Victoria Miro presents two exhibitions by Grayson Perry in London and Venice. In London, a selection of textile works from the past eight years, including new tapestries, will be on view.
Textiles have long been part of Grayson Perry’s creative vocabulary. Bringing together a selection of tapestries completed during the past eight years, the London exhibition unites works old and new across the core themes and subjects of his work. Perry’s tapestries take an art form traditionally associated with grand houses – depicting classical myths, historical and religious scenes and epic battles – and play with the idea of using this ancient allegorical art to elevate the dramas of contemporary British life. Politics, consumerism, history and art history are bound up in the work, in both subject and medium.

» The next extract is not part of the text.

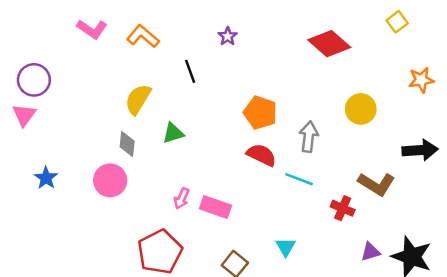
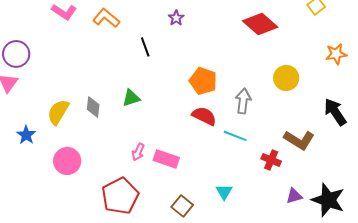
yellow semicircle: (138, 99) -> (58, 112), moved
black arrow: (420, 150) -> (335, 112), turned -120
pink circle: (110, 180) -> (67, 161), moved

For Morris, Gainsborough, Turner, Riley, 2021, Perry combined imagery drawn from the history of British art, featuring work by William Morris, Thomas Gainsborough, JMW Turner and Bridget Riley. These works are not referenced outright; rather, they are digitally altered or adjusted, their colours and orientation changed within the tapestry’s rich and layered textures. In Battle of Britain, 2017, Perry creates a vista not dissimilar to the landscape of Essex that also, as the artist realised during its making, is redolent of Battle of Britain, 1941, by Paul Nash, one of Perry’s favourite paintings. He explains, ‘Having yet again acknowledged the power of the unconscious I continued with the work, playing up the associations and weaving in references to the current conflicts within our society.’
Large Expensive Abstract Painting, 2019, is a tapestry that, bearing some of the hallmarks of twentieth-century abstraction, is also a map of London – traversed by the familiar serpentine form of the Thames and containing words that appear to chime with the social forces, tastes and codes of their corresponding locations. A companion work, Very Large Very Expensive Abstract Painting, 2020, enfolds a map of Manhattan and a Jackson Pollock-style abstraction within its imagery. Writing about the work, Perry notes, ‘If I think of American cultural power, the image that pops into my head is a huge Abstract Expressionist painting, a Cold War symbol of a self-confident land of the free. This tapestry is made up of layers that reflect some of the cultural and social archaeology of Manhattan.’
Earlier works include two tapestries made for A House for Essex, designed by Perry in collaboration with FAT Architecture in 2015 to evoke a wayside pilgrimage chapel which, instead of a patron saint, is dedicated to the life of a fictional character, Julie Cope. Completed in the style of Renaissance religious paintings, with the main characters shown several times in vignettes within each image, the tapestries illustrate key moments in Cope’s life.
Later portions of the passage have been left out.